Not only generative modeling has been around for decades, few promising model families emerged and dominated the field for several years in the recent past. VAEs dominated the generative modelling landscape from 2014 onwards, until GANs took off in 2015-16; Normalizing Flows (NF) never really made it to the mainstream generative modeling due to its restrictive architectural requirement. However, it is quite clear at this point that the magnitude of impact they made is relatively less than barely 2-3 years of Diffusion Models. It is mostly attributed to one of the seminal papers (by Jonathan Ho et al.), now popularly referred to as “Denoising Diffusion Probabilistic Models” or DDPM. With the exponential explosion of works following DDPM, it is very hard, or rather unnecessary to look beyond this pivotal point.

In this article, we look back into the conceptual and theoretical ideas that were in development for a long time, even outside the field of core machine learning. We will show in a later sections that, some of the theoretical ‘pillars’ holding Diffusion Models, have their roots deep into statistical physics and other fields. A significant part of this theory was presented afresh in the ICLR paper (won best paper award). Lastly, even though the ideas presented in this article are quite theoretical, we made our best attempt to convey them with intuitive explanations, diagrams and figures, thereby expanding its potential audience. To encourage further exploration, we provide all codes used in producing the figures (and experiments) of this article in this repository.

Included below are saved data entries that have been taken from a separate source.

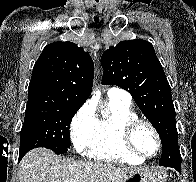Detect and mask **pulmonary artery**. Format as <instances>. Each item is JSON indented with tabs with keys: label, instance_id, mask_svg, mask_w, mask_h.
<instances>
[{
	"label": "pulmonary artery",
	"instance_id": "1",
	"mask_svg": "<svg viewBox=\"0 0 196 182\" xmlns=\"http://www.w3.org/2000/svg\"><path fill=\"white\" fill-rule=\"evenodd\" d=\"M108 97L109 99H118L129 103L131 102V95L127 91L118 87H111L108 90Z\"/></svg>",
	"mask_w": 196,
	"mask_h": 182
}]
</instances>
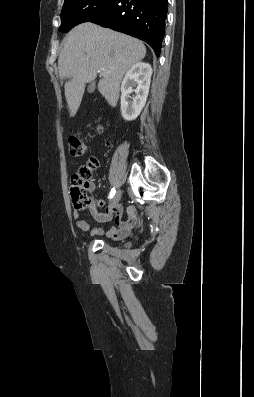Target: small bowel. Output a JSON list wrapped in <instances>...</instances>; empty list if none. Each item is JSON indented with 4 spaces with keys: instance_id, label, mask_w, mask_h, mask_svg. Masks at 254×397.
Wrapping results in <instances>:
<instances>
[{
    "instance_id": "obj_1",
    "label": "small bowel",
    "mask_w": 254,
    "mask_h": 397,
    "mask_svg": "<svg viewBox=\"0 0 254 397\" xmlns=\"http://www.w3.org/2000/svg\"><path fill=\"white\" fill-rule=\"evenodd\" d=\"M94 185L90 184L89 190H93ZM104 203L100 202L102 206ZM91 214L93 218L99 223L111 222L108 227L99 226L91 230V236H103L111 239H122L124 238L138 223V217L134 207H129L127 209L128 218L123 219L124 209L120 205L105 207L104 212H100L95 204L90 207ZM113 215H115L113 219ZM73 217L76 219L77 227L83 231L87 232L90 230V225L87 221L79 219V212L77 210L73 211Z\"/></svg>"
}]
</instances>
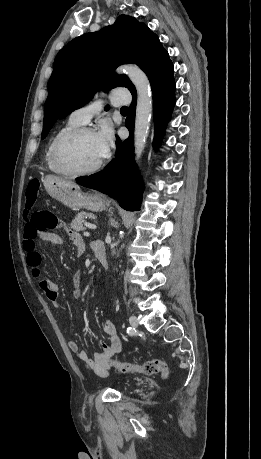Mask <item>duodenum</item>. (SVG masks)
Instances as JSON below:
<instances>
[{"label":"duodenum","instance_id":"410a0bca","mask_svg":"<svg viewBox=\"0 0 261 459\" xmlns=\"http://www.w3.org/2000/svg\"><path fill=\"white\" fill-rule=\"evenodd\" d=\"M93 253L97 261L104 267H108L106 248L102 242H94L92 245Z\"/></svg>","mask_w":261,"mask_h":459}]
</instances>
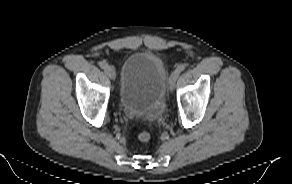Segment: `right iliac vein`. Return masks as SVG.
I'll return each instance as SVG.
<instances>
[{
	"mask_svg": "<svg viewBox=\"0 0 292 184\" xmlns=\"http://www.w3.org/2000/svg\"><path fill=\"white\" fill-rule=\"evenodd\" d=\"M105 72L106 74L112 79L114 80L116 78V71L113 67L111 66H108L106 69H105Z\"/></svg>",
	"mask_w": 292,
	"mask_h": 184,
	"instance_id": "63e3f726",
	"label": "right iliac vein"
}]
</instances>
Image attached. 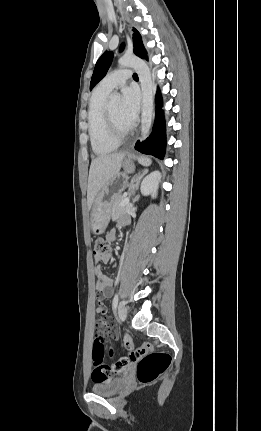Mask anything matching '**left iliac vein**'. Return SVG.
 I'll return each instance as SVG.
<instances>
[{
	"instance_id": "left-iliac-vein-1",
	"label": "left iliac vein",
	"mask_w": 261,
	"mask_h": 431,
	"mask_svg": "<svg viewBox=\"0 0 261 431\" xmlns=\"http://www.w3.org/2000/svg\"><path fill=\"white\" fill-rule=\"evenodd\" d=\"M127 313H128V310H127V307H126L125 303L121 302L119 304V306H118V315H119V318L122 321H124L126 319V317H127Z\"/></svg>"
}]
</instances>
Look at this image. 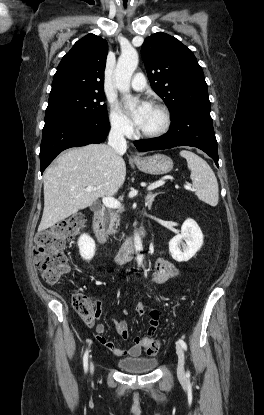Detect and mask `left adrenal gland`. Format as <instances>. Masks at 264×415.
<instances>
[{"mask_svg": "<svg viewBox=\"0 0 264 415\" xmlns=\"http://www.w3.org/2000/svg\"><path fill=\"white\" fill-rule=\"evenodd\" d=\"M160 193H161V192H158V193H152V192H149V193L147 194V196L145 197L146 205L148 206V209H149V210H151L152 203H153V201H154L155 197H156L158 194H160Z\"/></svg>", "mask_w": 264, "mask_h": 415, "instance_id": "a2214340", "label": "left adrenal gland"}]
</instances>
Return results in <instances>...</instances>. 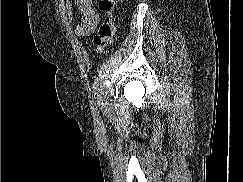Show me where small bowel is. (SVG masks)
Wrapping results in <instances>:
<instances>
[{
    "label": "small bowel",
    "mask_w": 243,
    "mask_h": 182,
    "mask_svg": "<svg viewBox=\"0 0 243 182\" xmlns=\"http://www.w3.org/2000/svg\"><path fill=\"white\" fill-rule=\"evenodd\" d=\"M76 5L80 13V23L76 28V33L80 36H89L99 21L93 0H76Z\"/></svg>",
    "instance_id": "obj_1"
}]
</instances>
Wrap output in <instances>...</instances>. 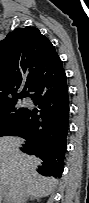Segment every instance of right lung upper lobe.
I'll use <instances>...</instances> for the list:
<instances>
[{"label": "right lung upper lobe", "instance_id": "1", "mask_svg": "<svg viewBox=\"0 0 89 203\" xmlns=\"http://www.w3.org/2000/svg\"><path fill=\"white\" fill-rule=\"evenodd\" d=\"M61 65L54 46L37 28L10 32L0 42V105L27 96L40 77Z\"/></svg>", "mask_w": 89, "mask_h": 203}]
</instances>
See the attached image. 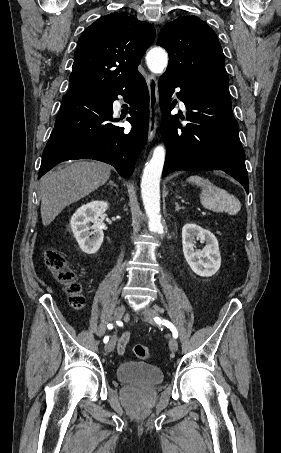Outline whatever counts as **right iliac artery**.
Instances as JSON below:
<instances>
[{
  "label": "right iliac artery",
  "mask_w": 281,
  "mask_h": 453,
  "mask_svg": "<svg viewBox=\"0 0 281 453\" xmlns=\"http://www.w3.org/2000/svg\"><path fill=\"white\" fill-rule=\"evenodd\" d=\"M107 327H108V329H112V328H113V325H112V324H108ZM108 340H109V337H108V336H105L103 341H104V343H107Z\"/></svg>",
  "instance_id": "obj_1"
}]
</instances>
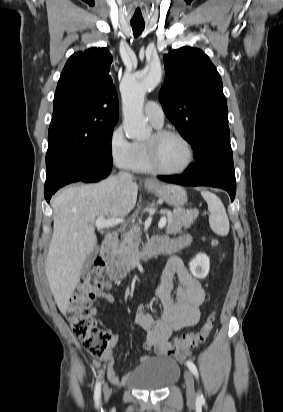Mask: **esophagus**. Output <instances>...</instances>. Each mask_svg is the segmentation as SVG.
I'll use <instances>...</instances> for the list:
<instances>
[{
    "mask_svg": "<svg viewBox=\"0 0 283 412\" xmlns=\"http://www.w3.org/2000/svg\"><path fill=\"white\" fill-rule=\"evenodd\" d=\"M155 184H156V181H155L154 179H151V178L145 179V185H147V186H153V185H155Z\"/></svg>",
    "mask_w": 283,
    "mask_h": 412,
    "instance_id": "34e87169",
    "label": "esophagus"
}]
</instances>
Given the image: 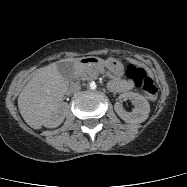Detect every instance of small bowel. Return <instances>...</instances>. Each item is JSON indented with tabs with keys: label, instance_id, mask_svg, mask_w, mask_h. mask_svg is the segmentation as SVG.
Segmentation results:
<instances>
[{
	"label": "small bowel",
	"instance_id": "1",
	"mask_svg": "<svg viewBox=\"0 0 187 187\" xmlns=\"http://www.w3.org/2000/svg\"><path fill=\"white\" fill-rule=\"evenodd\" d=\"M109 88L115 92H125L133 88V82L130 80L117 79L109 83Z\"/></svg>",
	"mask_w": 187,
	"mask_h": 187
}]
</instances>
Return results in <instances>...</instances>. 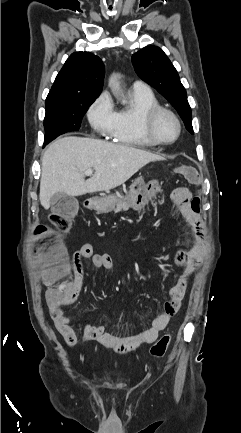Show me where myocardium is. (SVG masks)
I'll use <instances>...</instances> for the list:
<instances>
[{"label": "myocardium", "instance_id": "obj_1", "mask_svg": "<svg viewBox=\"0 0 241 433\" xmlns=\"http://www.w3.org/2000/svg\"><path fill=\"white\" fill-rule=\"evenodd\" d=\"M163 114L169 115L175 121L176 126H177V134H176L175 138H173L172 140H169V141H165V140L160 139L155 133L156 121ZM142 128H143V132H144L145 136L147 137V139L151 143H153L154 145L173 144L179 139V137L181 135V131H182L181 121H180L179 117L177 116V114L174 111H172L171 109L160 106V105L152 107V108L145 111L143 118H142Z\"/></svg>", "mask_w": 241, "mask_h": 433}]
</instances>
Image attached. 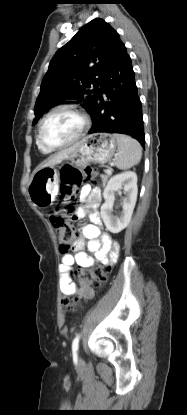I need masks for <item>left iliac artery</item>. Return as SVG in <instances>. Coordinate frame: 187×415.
Returning <instances> with one entry per match:
<instances>
[{
  "label": "left iliac artery",
  "instance_id": "obj_1",
  "mask_svg": "<svg viewBox=\"0 0 187 415\" xmlns=\"http://www.w3.org/2000/svg\"><path fill=\"white\" fill-rule=\"evenodd\" d=\"M79 339H80V334L76 335V337L74 338L73 342H72V351L73 353H77L78 351V346H79Z\"/></svg>",
  "mask_w": 187,
  "mask_h": 415
}]
</instances>
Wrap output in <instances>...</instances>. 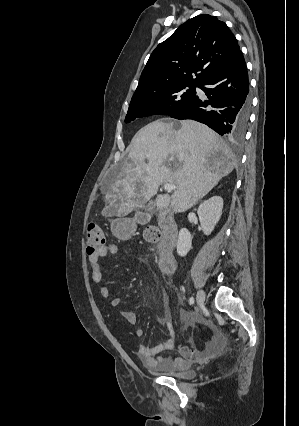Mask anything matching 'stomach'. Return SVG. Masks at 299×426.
<instances>
[{
	"instance_id": "1",
	"label": "stomach",
	"mask_w": 299,
	"mask_h": 426,
	"mask_svg": "<svg viewBox=\"0 0 299 426\" xmlns=\"http://www.w3.org/2000/svg\"><path fill=\"white\" fill-rule=\"evenodd\" d=\"M125 219H116L112 221L111 229L115 236L117 237H127L131 229L127 228Z\"/></svg>"
}]
</instances>
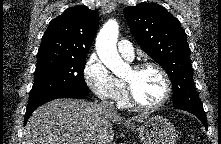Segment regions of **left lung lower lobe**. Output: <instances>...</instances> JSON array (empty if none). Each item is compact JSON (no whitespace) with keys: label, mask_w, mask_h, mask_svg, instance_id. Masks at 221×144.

This article notes that, historically, there were two distinct roads of development that merged in order for modern diffusion models to emerge – “scalable estimation of score” and “using the score for generative modelling”. The former is relatively short, while the latter traces its origin back to ~1900, if not earlier. This article explores these two paths independently – the latter one first while assuming the knowledge of the former. Rest of this introductory section is spent on defining the general modelling problem and the very notion of ‘score’ – the primary quantity of interest. The next section deals with how we can use score in generative modelling, assuming access to an oracle for the true score. The last section dives solely into the problem of estimating the score in a scalable manner. It is worth mentioning that, in this article, we explain only the “sufficient and necessary” concepts needed to build the diffusion model framework and hence may not directly resemble the typical formalism seen in most papers.

Generative Modeling

The problem of generative modeling, in most cases, is posed as parametric density estimation using a finite set of samples $\{ x^{(n)} \}_{n=1}^N$ from a “true but unknown” data distribution $q_{data}(x)$. With a suitable model family chosen as $p_{\theta}(x)$, with unknown parameters $\theta$, the problem boils down to maximizing the average (log-)likelihood (w.r.t $\theta$) of all the samples under the model

\[\theta^* = arg\max_{\theta} \mathbb{E}_{x \sim q_{data}(x)} \left[ \log p_{\theta}(x) \right] \approx arg\max_{\theta} \frac{1}{N} \sum_{n=1}^N \log p_{\theta}(x^{(n)})\]

It turned out however, that defining an arbitrary parametric density $p_{\theta}(x)$ is not as easy as it looks. There was one aspect of $p_{\theta}$ that is widely considered to be the evil behind this difficulty – the normalizing constant that stems from the axiom of probability

\[p_{\theta}(x) = \frac{\tilde{p}_{\theta}(x)}{\color{purple} \int_x \tilde{p}_{\theta}(x)}\]

Existing Frameworks

It was understood quite early on that any promising generative model family must have one property – ease of sampling, i.e. generating new data samples. Sampling was so essential to generative modeling, that the model families that followed were all geared towards effective sampling, even if it was at the expense of other not-so-important properties. It was also well understood that there was one common underlying principle most effective for crafting “sampling-centric” generative models – transforming simple probability densities. This formed the backbone of every single generative model family so far; be it VAEs, GANs or NFs, their generative process is a density transformation of this form

\[x = f_{\theta}(z),\text{ where } z \sim \mathcal{N}(0, I)\]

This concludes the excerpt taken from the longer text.